Saadet Berna, ciddi bir sağlık sorununun bulunmadığını, yalnızca günde bir kez tansiyon ilacı ve kan sulandırıcı ilaç kullandığını söyledi.
Gençlik yıllarında soğuk duş yaptığını aktaran Berna, “Soğuk su sağlıklı, soğuk sağlıklı. ‘Niye soğuk suyla sadece yüzümüzü yıkıyoruz, başka organlarımızın suçu ne?’ derdim. Benim öyle cesur hallerim vardır. O zaman sabahları soğuk duşun altına giriyordum ve sonra okula gidiyordum. O zaman kan dolaşıyor, soğukta damarlar büzüşüyor ve sonradan dışa vuruyor bu durum. Pembe ve güzel oluyorsun” dedi.

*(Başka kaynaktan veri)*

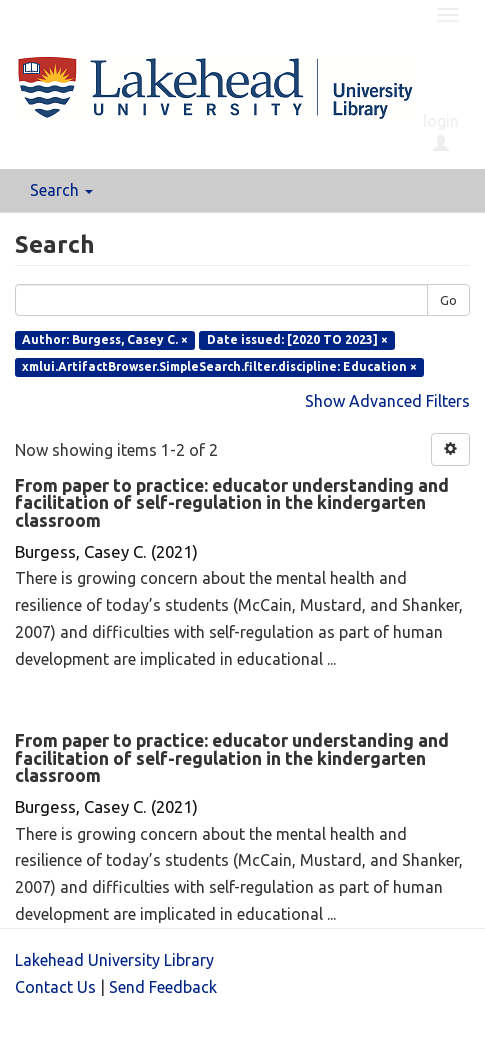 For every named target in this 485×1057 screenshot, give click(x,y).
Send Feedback (163, 987)
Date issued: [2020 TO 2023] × (297, 339)
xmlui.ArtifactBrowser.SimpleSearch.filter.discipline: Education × (219, 366)
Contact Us (55, 987)
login (441, 132)
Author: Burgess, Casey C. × (105, 339)
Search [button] (61, 190)
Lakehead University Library (114, 960)
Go (448, 300)
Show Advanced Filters (387, 401) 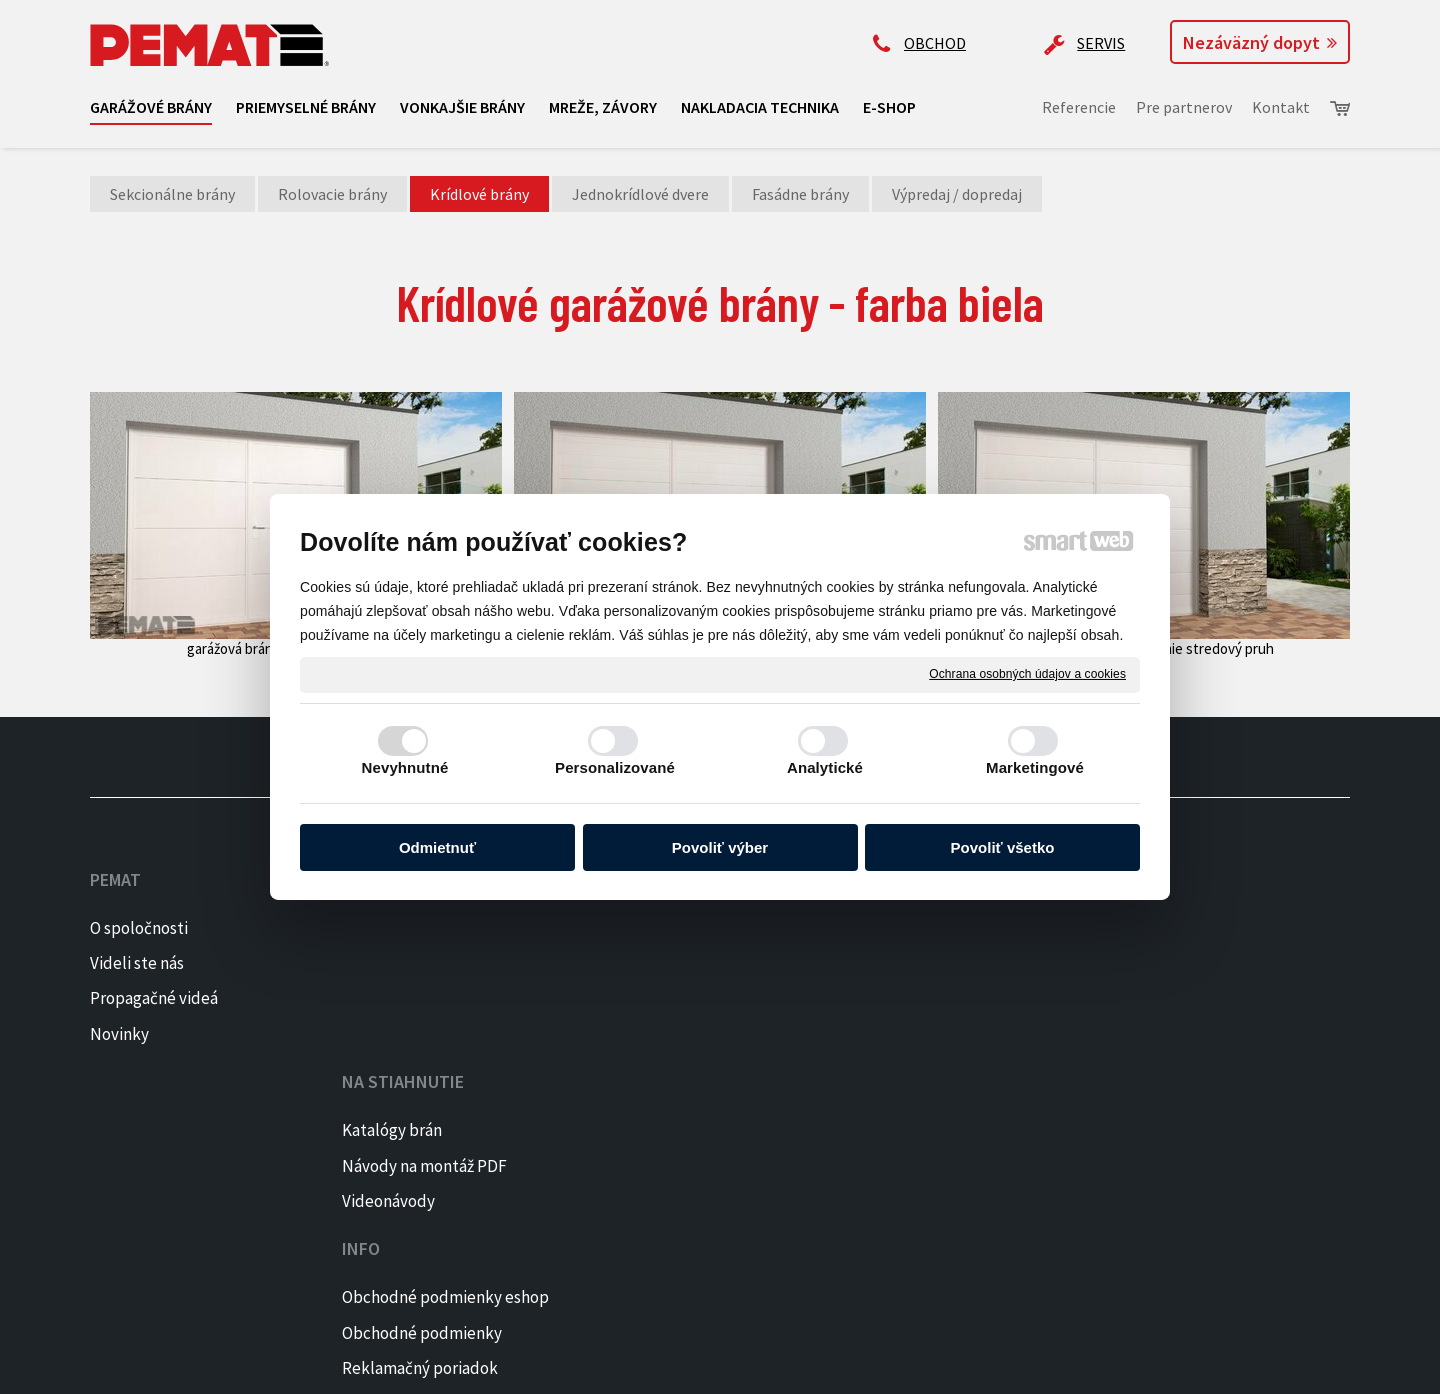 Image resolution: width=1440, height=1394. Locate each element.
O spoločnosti (139, 928)
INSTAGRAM (1203, 963)
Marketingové (1035, 767)
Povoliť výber (720, 847)
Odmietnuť (437, 847)
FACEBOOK (1198, 928)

Saadet Berna’nın sağlık sırları
“Bir defa genler ve yaratılış çok önemli. Bir kişinin sağlıklı olması için anne ve babasının da sağlıklı olması lazım. Herhalde benim sağlıklı olmamda annemin ve babamın da etkisi var. Sabahları saat 8.00 gibi kalkarım. Kahvaltıda beyaz ekmek değil, buğday ekmeği yerim. Saat 10.00'a doğru kahvaltı yaparım. Kahvaltıda peynir, zeytin, tereyağı her şeyi yerim. Kahvaltıyı geç yaptığımdan öğlen yemek yemem. Akşam saat 20.00 gibi yemek yerim. Et değil, sebze ağırlıklı yemekler yerim. Süt ve süt ürünlerini çok tüketirim. Genelde az yerim. Marketten çok şey aldığımda mideme ağrılar girer. ‘Bunları ben mi yiyeceğim’ diye. Saat başı beş dakika yürümeye çalışıyorum. Tansiyon ilacı ve bir tane kan sulandırıcı ilacın dışında ilaç kullanmıyorum. İlaçlardan ömrüm boyu hep sakındım.”

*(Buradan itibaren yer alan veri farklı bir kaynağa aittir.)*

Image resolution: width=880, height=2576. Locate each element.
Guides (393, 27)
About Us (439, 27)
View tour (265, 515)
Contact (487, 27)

Yemeklerini kendi yaptığını, evini kendi temizlediğini anlatan Berna, “İşi çok severim. Kendi işimi kendim yaparım. Evime bir iplik düşse onu almadan rahat etmem. Biz ilkokul öğretmenleri, mutlaka planlıyız. Ben de plansız davranmayı sevmiyorum” diye konuştu. Gençliğinde keman dersleri aldığını, çok iyi keman çaldığını anlatan Berna, “Müzik o kadar lazım ki insana. Sanat çok şey, müzik de çok şey” sözleriyle sanata olan tutkusunu dile getirdi. Berna, 92 yaşındayken Tekstil ve El Sanatları Derneği üyelerinin diktiği pazen elbiseyi giyerek defileye çıktığını aktardı.

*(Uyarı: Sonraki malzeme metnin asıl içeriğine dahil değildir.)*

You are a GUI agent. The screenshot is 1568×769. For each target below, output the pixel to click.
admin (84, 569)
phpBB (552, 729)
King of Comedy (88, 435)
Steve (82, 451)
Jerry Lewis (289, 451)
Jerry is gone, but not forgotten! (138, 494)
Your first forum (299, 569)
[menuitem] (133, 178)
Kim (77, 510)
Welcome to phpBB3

Yaşamı çok sevdiğini dile getiren Berna, şöyle konuştu:
“Evrenin harikalığını yaşıyor ve hissediyorum. İnancım da kuvvetli. Allah inancıyla atan kalp ne kadar temiz ne kadar güzel oluyor. İnanç kalbin sağlıklı olmasını sağlıyor. Annem ve babam beni yetiştirirken sevgiyi esirgememişler. Bu yüzden ben de sevgi doluyum.”